• RECORDED INFORMATION:
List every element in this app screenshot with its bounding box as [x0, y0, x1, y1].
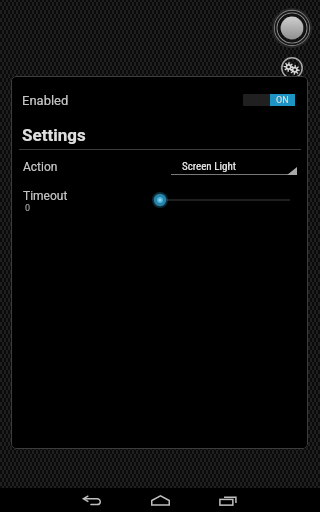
staticText: Screen Light — [182, 160, 236, 173]
staticText: 0 — [25, 203, 31, 214]
button[interactable]: Enabled — [11, 76, 308, 118]
staticText: Settings — [22, 125, 86, 145]
button[interactable]: Home — [137, 488, 183, 512]
button[interactable]: Recent apps — [205, 488, 251, 512]
staticText: Timeout — [23, 189, 68, 203]
button[interactable]: Back — [69, 488, 115, 512]
button[interactable]: Action — [11, 156, 308, 182]
staticText: Enabled — [22, 93, 69, 108]
staticText: Action — [23, 160, 58, 174]
button[interactable]: Settings — [280, 56, 304, 80]
button[interactable]: Power — [272, 8, 312, 48]
staticText: ON — [276, 95, 289, 106]
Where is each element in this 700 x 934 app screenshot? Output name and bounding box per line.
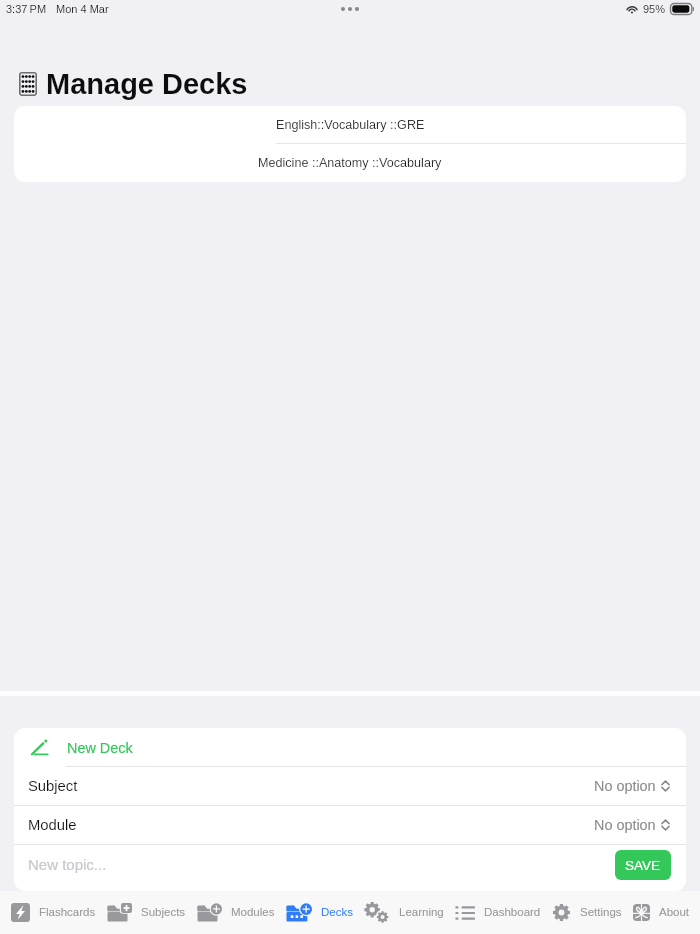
staticText: Manage Decks [46,68,248,100]
button[interactable]: Modules [197,891,275,934]
staticText: Modules [231,906,275,919]
button[interactable]: Flashcards [11,891,96,934]
staticText: Settings [580,906,622,919]
staticText: 95% [643,3,666,15]
staticText: New Deck [67,740,133,756]
staticText: About [659,906,690,919]
staticText: English::Vocabulary ::GRE [276,118,425,132]
button[interactable]: About [633,891,690,934]
staticText: Medicine ::Anatomy ::Vocabulary [258,156,442,170]
button[interactable]: Learning [364,891,444,934]
button[interactable]: Subjects [107,891,186,934]
staticText: Flashcards [39,906,96,919]
button[interactable]: Medicine ::Anatomy ::Vocabulary [14,144,686,182]
button[interactable]: Dashboard [455,891,541,934]
staticText: Dashboard [484,906,541,919]
staticText: Decks [321,906,353,919]
button[interactable]: Settings [552,891,622,934]
button[interactable]: Decks [286,891,353,934]
staticText: 3:37 PM [6,3,47,15]
button[interactable]: SAVE [615,850,671,880]
staticText: New topic... [28,856,107,873]
staticText: Subjects [141,906,186,919]
button[interactable]: Module [14,806,686,844]
staticText: No option [594,778,656,794]
staticText: Learning [399,906,444,919]
button[interactable]: English::Vocabulary ::GRE [14,106,686,144]
button[interactable]: Edit deck name [14,728,686,767]
other: Decks [19,72,37,96]
staticText: SAVE [625,858,661,873]
staticText: Subject [28,778,78,795]
staticText: Module [28,817,77,834]
other: Edit deck name [30,739,50,756]
staticText: No option [594,817,656,833]
button[interactable]: Subject [14,767,686,805]
staticText: Mon 4 Mar [56,3,109,15]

• WHAT IS EXPECTED: Please copy the data above character for character, skipping any pictures.

• EXERCISE OUTPUT:
List every element in this app screenshot with its bounding box as [x0, y0, x1, y1].
staticText: Screen Light — [182, 160, 236, 173]
staticText: 0 — [25, 203, 31, 214]
button[interactable]: Enabled — [11, 76, 308, 118]
staticText: Settings — [22, 125, 86, 145]
button[interactable]: Home — [137, 488, 183, 512]
button[interactable]: Recent apps — [205, 488, 251, 512]
staticText: Timeout — [23, 189, 68, 203]
button[interactable]: Back — [69, 488, 115, 512]
button[interactable]: Action — [11, 156, 308, 182]
staticText: Enabled — [22, 93, 69, 108]
staticText: Action — [23, 160, 58, 174]
button[interactable]: Settings — [280, 56, 304, 80]
button[interactable]: Power — [272, 8, 312, 48]
staticText: ON — [276, 95, 289, 106]
Where is each element in this 700 x 934 app screenshot? Output name and bounding box per line.
staticText: Manage Decks [46,68,248,100]
button[interactable]: Modules [197,891,275,934]
staticText: Modules [231,906,275,919]
button[interactable]: Flashcards [11,891,96,934]
staticText: Settings [580,906,622,919]
staticText: 95% [643,3,666,15]
staticText: New Deck [67,740,133,756]
staticText: About [659,906,690,919]
staticText: English::Vocabulary ::GRE [276,118,425,132]
button[interactable]: About [633,891,690,934]
staticText: Medicine ::Anatomy ::Vocabulary [258,156,442,170]
button[interactable]: Learning [364,891,444,934]
button[interactable]: Subjects [107,891,186,934]
staticText: Flashcards [39,906,96,919]
button[interactable]: Medicine ::Anatomy ::Vocabulary [14,144,686,182]
button[interactable]: Dashboard [455,891,541,934]
staticText: Dashboard [484,906,541,919]
staticText: Decks [321,906,353,919]
button[interactable]: Settings [552,891,622,934]
button[interactable]: Decks [286,891,353,934]
staticText: 3:37 PM [6,3,47,15]
button[interactable]: SAVE [615,850,671,880]
staticText: New topic... [28,856,107,873]
staticText: Subjects [141,906,186,919]
button[interactable]: Module [14,806,686,844]
staticText: No option [594,778,656,794]
staticText: Learning [399,906,444,919]
button[interactable]: English::Vocabulary ::GRE [14,106,686,144]
button[interactable]: Edit deck name [14,728,686,767]
other: Decks [19,72,37,96]
staticText: SAVE [625,858,661,873]
staticText: Subject [28,778,78,795]
staticText: Module [28,817,77,834]
other: Edit deck name [30,739,50,756]
staticText: No option [594,817,656,833]
button[interactable]: Subject [14,767,686,805]
staticText: Mon 4 Mar [56,3,109,15]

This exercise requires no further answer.